Exercise prompt » Below are entries; copy exactly the lines from the one with "y has sido premiado con más de 40.000 euros a" through the one with "Recuerda que una", both included, and leave out the rest.

Records for this exercise »
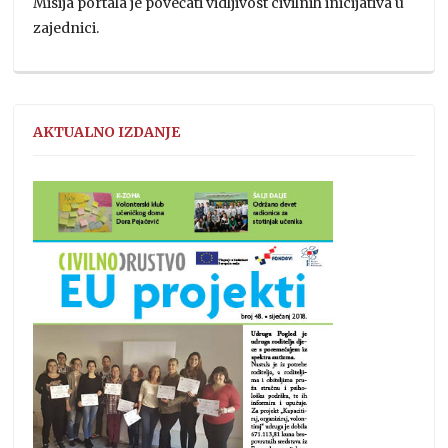
Misija portala je povećati vidljivost civilnih inicijativa u
zajednici.
AKTUALNO IZDANJE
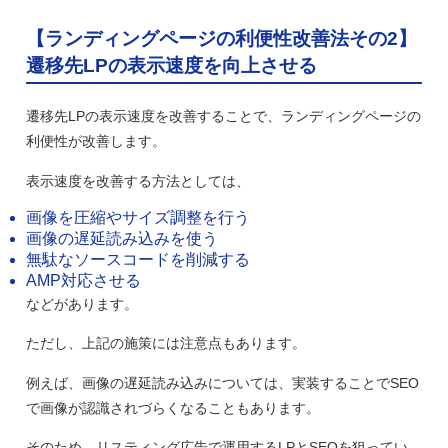
【ランディングページの利便性改善法その2】
遷移先LPの表示速度を向上させる
遷移先LPの表示速度を改善することで、ランディングページの
利便性が改善します。
表示速度を改善する方法としては、
画像を圧縮やサイズ調整を行う
画像の遅延読み込みを使う
無駄なソースコードを削減する
AMP対応させる
などがあります。
ただし、上記の施策には注意点もあります。
例えば、画像の遅延読み込みについては、実装することでSEO
で画像が認識されづらくなることもあります。
そのため、リスティング広告で運用するLPとSEOを狙ってい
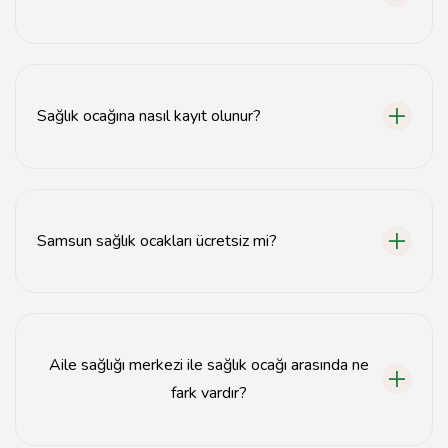
Sağlık ocakları, aile sağlığı hizmetleri, aşılar, muayene,
sağlık taramaları ve acil durum hizmetleri gibi birçok
ücretsiz sağlık hizmeti sunmaktadır.
Sağlık ocağına nasıl kayıt olunur?
Sağlık ocağına kayıt olmak için kimlik belgenizle birlikte
en yakın sağlık ocağına başvurmanız yeterlidir.
Samsun sağlık ocakları ücretsiz mi?
Evet, Samsun'daki sağlık ocakları, vatandaşlara ücretsiz
sağlık hizmetleri sunmaktadır.
Aile sağlığı merkezi ile sağlık ocağı arasında ne
fark vardır?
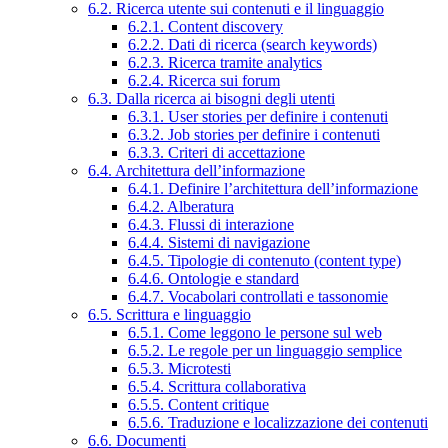
6.2. Ricerca utente sui contenuti e il linguaggio
6.2.1. Content discovery
6.2.2. Dati di ricerca (search keywords)
6.2.3. Ricerca tramite analytics
6.2.4. Ricerca sui forum
6.3. Dalla ricerca ai bisogni degli utenti
6.3.1. User stories per definire i contenuti
6.3.2. Job stories per definire i contenuti
6.3.3. Criteri di accettazione
6.4. Architettura dell’informazione
6.4.1. Definire l’architettura dell’informazione
6.4.2. Alberatura
6.4.3. Flussi di interazione
6.4.4. Sistemi di navigazione
6.4.5. Tipologie di contenuto (content type)
6.4.6. Ontologie e standard
6.4.7. Vocabolari controllati e tassonomie
6.5. Scrittura e linguaggio
6.5.1. Come leggono le persone sul web
6.5.2. Le regole per un linguaggio semplice
6.5.3. Microtesti
6.5.4. Scrittura collaborativa
6.5.5. Content critique
6.5.6. Traduzione e localizzazione dei contenuti
6.6. Documenti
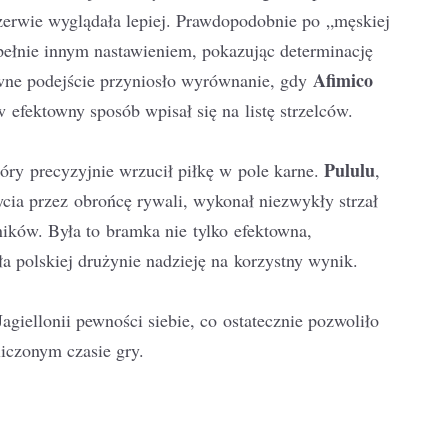
rzerwie wyglądała lepiej. Prawdopodobnie po „męskiej
pełnie innym nastawieniem, pokazując determinację
Afimico
ywne podejście przyniosło wyrównanie, gdy
w efektowny sposób wpisał się na listę strzelców.
Pululu
tóry precyzyjnie wrzucił piłkę w pole karne.
,
cia przez obrońcę rywali, wykonał niezwykły strzał
ików. Była to bramka nie tylko efektowna,
a polskiej drużynie nadzieję na korzystny wynik.
giellonii pewności siebie, co ostatecznie pozwoliło
iczonym czasie gry.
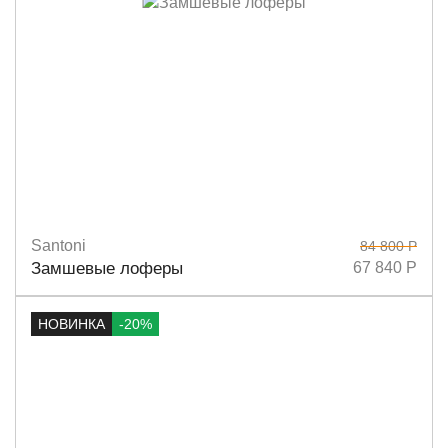
Santoni
84 800 Р
Размеры
36
36,5
37,5
38
37
Замшевые лоферы
67 840 Р
НОВИНКА
-20%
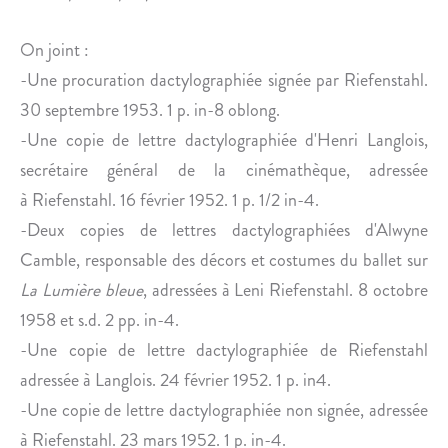
On joint :
-Une procuration dactylographiée signée par Riefenstahl.
30 septembre 1953. 1 p. in-8 oblong.
-Une copie de lettre dactylographiée d'Henri Langlois,
secrétaire général de la cinémathèque, adressée
à Riefenstahl. 16 février 1952. 1 p. 1/2 in-4.
-Deux copies de lettres dactylographiées d'Alwyne
Camble, responsable des décors et costumes du ballet sur
La Lumière bleue
, adressées à Leni Riefenstahl. 8 octobre
1958 et s.d. 2 pp. in-4.
-Une copie de lettre dactylographiée de Riefenstahl
adressée à Langlois. 24 février 1952. 1 p. in4.
-Une copie de lettre dactylographiée non signée, adressée
à Riefenstahl. 23 mars 1952. 1 p. in-4.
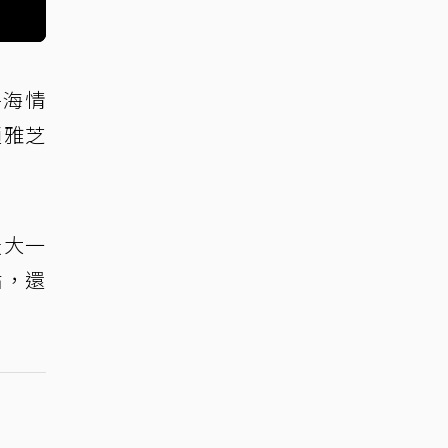
碧海情
趙雅芝
最大一
點，還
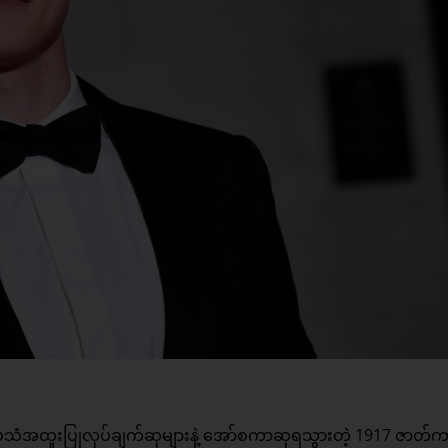
ပ်သံအထူးပြုလုပ်ချက်ဆုများနဲ့ အော်စကာဆုရသွားတဲ့ 1917 ဇာတ်က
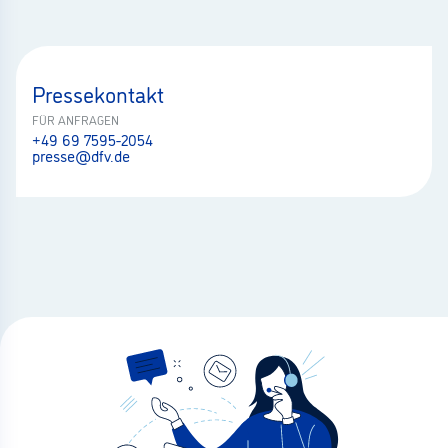
Pressekontakt
FÜR ANFRAGEN
+49 69 7595-2054
presse@dfv.de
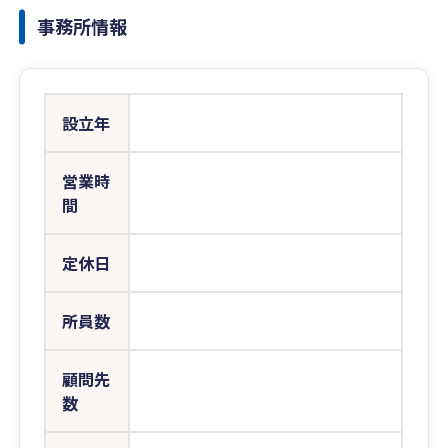
事務所情報
設立年
営業時
間
定休日
所員数
顧問先
数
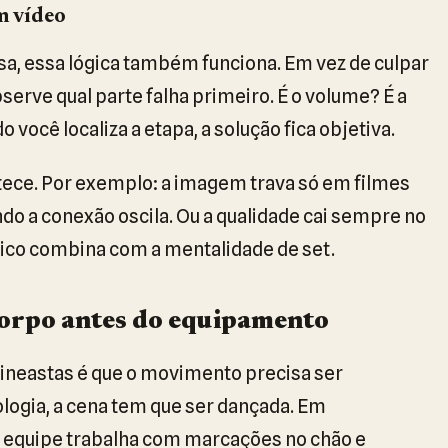
m vídeo
, essa lógica também funciona. Em vez de culpar
serve qual parte falha primeiro. É o volume? É a
você localiza a etapa, a solução fica objetiva.
tece. Por exemplo: a imagem trava só em filmes
do a conexão oscila. Ou a qualidade cai sempre no
tico combina com a mentalidade de set.
orpo antes do equipamento
ineastas é que o movimento precisa ser
ologia, a cena tem que ser dançada. Em
 a equipe trabalha com marcações no chão e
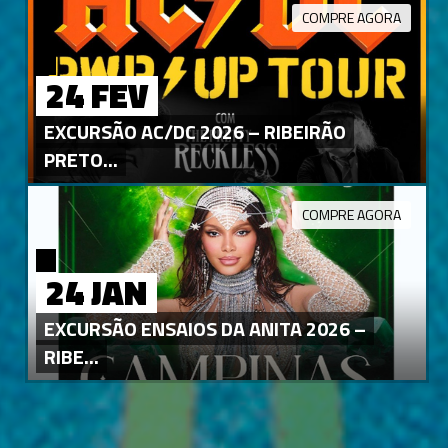
COMPRE AGORA
24 FEV
EXCURSÃO AC/DC 2026 – RIBEIRÃO
PRETO...
COMPRE AGORA
24 JAN
EXCURSÃO ENSAIOS DA ANITA 2026 –
RIBE...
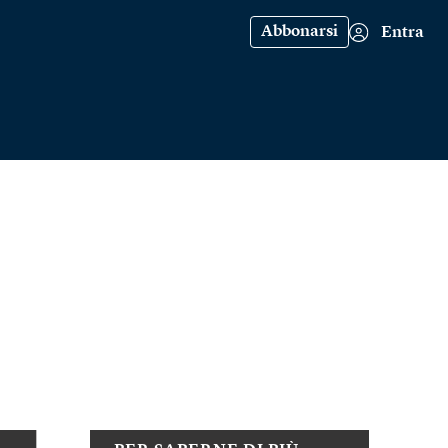
Abbonarsi
Entra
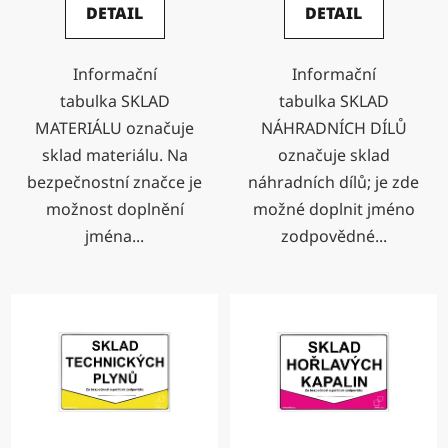
DETAIL
DETAIL
Informační
Informační
tabulka SKLAD
tabulka SKLAD
MATERIÁLU označuje
NÁHRADNÍCH DÍLŮ
sklad materiálu. Na
označuje sklad
bezpečnostní značce je
náhradních dílů; je zde
možnost doplnění
možné doplnit jméno
jména...
zodpovědné...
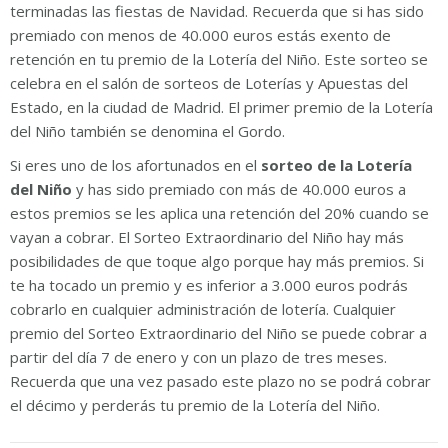
terminadas las fiestas de Navidad. Recuerda que si has sido
premiado con menos de 40.000 euros estás exento de
retención en tu premio de la Lotería del Niño. Este sorteo se
celebra en el salón de sorteos de Loterías y Apuestas del
Estado, en la ciudad de Madrid. El primer premio de la Lotería
del Niño también se denomina el Gordo.
Si eres uno de los afortunados en el
sorteo de la Lotería
del Niño
y has sido premiado con más de 40.000 euros a
estos premios se les aplica una retención del 20% cuando se
vayan a cobrar. El Sorteo Extraordinario del Niño hay más
posibilidades de que toque algo porque hay más premios. Si
te ha tocado un premio y es inferior a 3.000 euros podrás
cobrarlo en cualquier administración de lotería. Cualquier
premio del Sorteo Extraordinario del Niño se puede cobrar a
partir del día 7 de enero y con un plazo de tres meses.
Recuerda que una vez pasado este plazo no se podrá cobrar
el décimo y perderás tu premio de la Lotería del Niño.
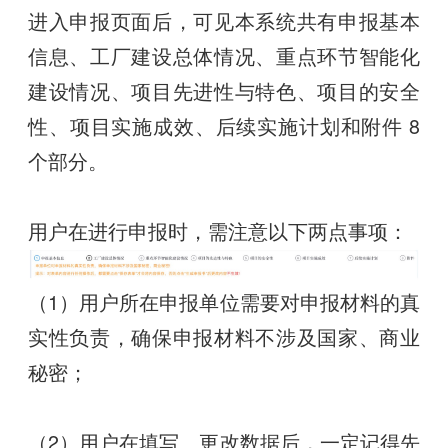
进入申报页面后，可见本系统共有申报基本
信息、工厂建设总体情况、重点环节智能化
建设情况、项目先进性与特色、项目的安全
性、项目实施成效、后续实施计划和附件 8
个部分。
用户在进行申报时，需注意以下两点事项：
（1）用户所在申报单位需要对申报材料的真
实性负责，确保申报材料不涉及国家、商业
秘密；
（2）用户在填写、更改数据后，一定记得先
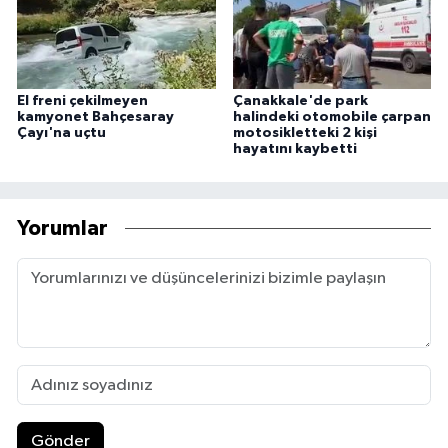
El freni çekilmeyen
Çanakkale'de park
kamyonet Bahçesaray
halindeki otomobile çarpan
Çayı'na uçtu
motosikletteki 2 kişi
hayatını kaybetti
Yorumlar
Gönder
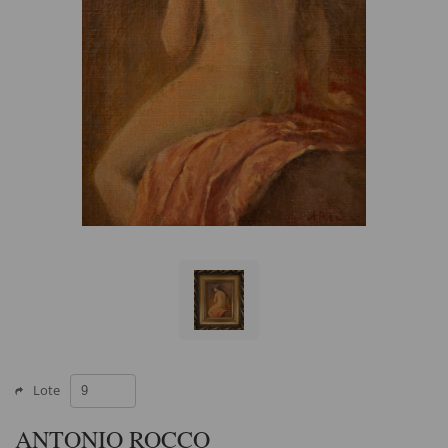
Lote
ANTONIO ROCCO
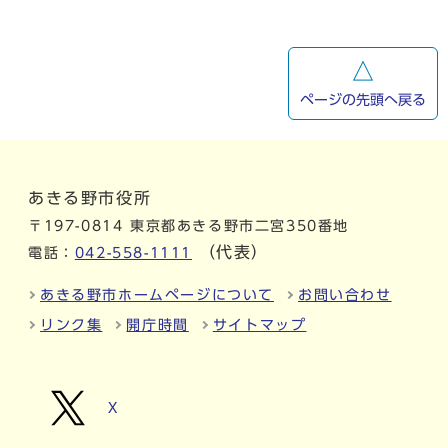
ページの先頭へ戻る
あきる野市役所
〒197-0814 東京都あきる野市二宮350番地
（代表）
電話：
042-558-1111
あきる野市ホームページについて
お問い合わせ
リンク集
開庁時間
サイトマップ
X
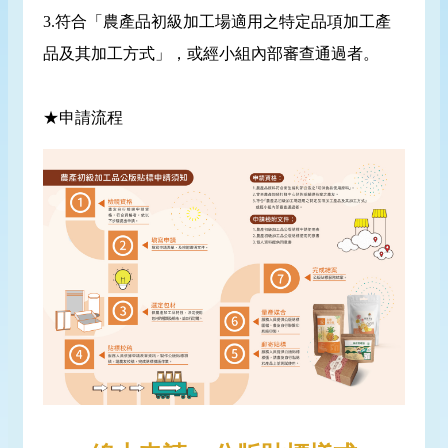
3.符合「農產品初級加工場適用之特定品項加工產
品及其加工方式」，或經小組內部審查通過者。
★申請流程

Written response »
y has sido premiado con más de 40.000 euros a
estos premios se les aplica una retención del 20% cuando se
vayan a cobrar. El Sorteo Extraordinario del Niño hay más
posibilidades de que toque algo porque hay más premios. Si
te ha tocado un premio y es inferior a 3.000 euros podrás
cobrarlo en cualquier administración de lotería. Cualquier
premio del Sorteo Extraordinario del Niño se puede cobrar a
partir del día 7 de enero y con un plazo de tres meses.
Recuerda que una vez pasado este plazo no se podrá cobrar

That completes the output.